Et ils étaient contents d’eux. Et ils étaient fiers d’eux. Les réductions de coûts, les fermetures de lits d’hôpitaux, les délocalisations de productions de médicaments et de matériel, les liquidations de stocks de masques, tout ça, pour eux, c’étaient des victoires. Ils s’en vantaient. Ils en étaient fiers. Ils en faisaient des communiqués. En décembre 2016, Marisol Touraine se voyait Premier Ministre. En février 2020, Agnès Buzyn se voyait Maire de Paris. Ils atteignaient leurs objectifs. Ils méritaient leurs promotions. Les bonus seront payés !

L’usine de Plaintel, près de Saint-Brieuc, délaissée, vendue, anémiée, a finalement été liquidée en 2018. C’était plus rentable de la délocaliser en Tunisie. C’était plus rentable de commander en Chine. Le marché a toujours raison.

En 2006, le plan pandémie prévoyait à terme un stock de 2 milliards de masques. La fortune de Bernard Arnault était évaluée à 21 milliards de dollars.

En 2010, il y avait un stock de plus d’un milliard de masques, et des fortes capacités de production nationale.

Début 2017, il y avait encore un stock de 600 millions de masques, et quelques capacités de production nationale.

Début 2020, il n’y avait plus qu’un stock de 150 millions de masques, et plus de production. La fortune de Bernard Arnault est évaluée à 76 milliards de dollars.

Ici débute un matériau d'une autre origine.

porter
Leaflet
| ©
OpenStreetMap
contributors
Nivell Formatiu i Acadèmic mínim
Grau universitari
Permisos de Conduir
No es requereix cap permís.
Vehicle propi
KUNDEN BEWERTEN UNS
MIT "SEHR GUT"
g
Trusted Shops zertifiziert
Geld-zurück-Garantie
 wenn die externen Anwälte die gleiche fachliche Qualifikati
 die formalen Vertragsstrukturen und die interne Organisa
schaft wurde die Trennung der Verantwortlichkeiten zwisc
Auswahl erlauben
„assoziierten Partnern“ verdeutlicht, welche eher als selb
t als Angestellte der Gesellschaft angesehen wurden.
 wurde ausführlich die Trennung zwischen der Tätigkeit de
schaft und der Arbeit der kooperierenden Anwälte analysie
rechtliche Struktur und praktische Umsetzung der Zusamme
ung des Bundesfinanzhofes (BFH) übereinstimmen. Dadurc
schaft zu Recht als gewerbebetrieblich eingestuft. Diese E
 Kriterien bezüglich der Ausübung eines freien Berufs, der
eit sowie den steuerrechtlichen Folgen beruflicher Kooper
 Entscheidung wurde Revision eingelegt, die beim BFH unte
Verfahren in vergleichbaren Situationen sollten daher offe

On parle jusqu’ici de masques de qualité médicale. Et les masques sont l’arbre qui cache la forêt : derrière les masques il y a les médicaments, les matériels médicaux, et puis il y a les infrastructures, les personnels, bref il y a les moyens de défense du pays. Ou plutôt, il y avait.

Et la crise est arrivée.

Ils ont commencé par la nier.

Ils ont refusé d’appliquer les plans : il fallait rassurer les marchés, il ne fallait pas nuire à l’économie, il ne fallait pas que ça risque de pénaliser les entreprises ! Quelques affichettes et quelques flics, ça suffira bien.

Ils ont aussi refusé d’essayer de reconstituer des stocks en urgence. Ils ont continué à se croire plus malins que les autres : pourquoi commander des masques en février alors qu’il y avait, n’est-ce pas, quelques tensions sur le marché, attendons quelques semaines, on les aura à moins cher, ça fera des économies. Et en mars encore, les stocks de masques supposés périmés continuaient à être brûlés méthodiquement – puisqu’on vous dit que les stocks c’est mal, c’est anti-économique, ça immobilise des fonds, ça coûte de l’argent !

Le mardi 10 mars 2020, l’impayable Agnès Pannier-Runacher, secrétaire d’État auprès du ministre de l’Économie, ne trouvait rien de mieux à dire que :

C’est le moment de faire des bonnes affaires en Bourse.

Bref, ils se sont rabattus sur leur métier de base, leur « core business » comme on dit maintenant : ils ont menti. Il n’y pas de pénurie de masques, de toutes façons les masques ça sert à rien. Tout ça était imprévisible ! Qui aurait pu prévoir ? C’est la faute à pas de chance ! C’est ballot, hein ? Ils ont répété tout ça pendant des semaines. Ils n’avaient rien d’autre en stock, que des mensonges.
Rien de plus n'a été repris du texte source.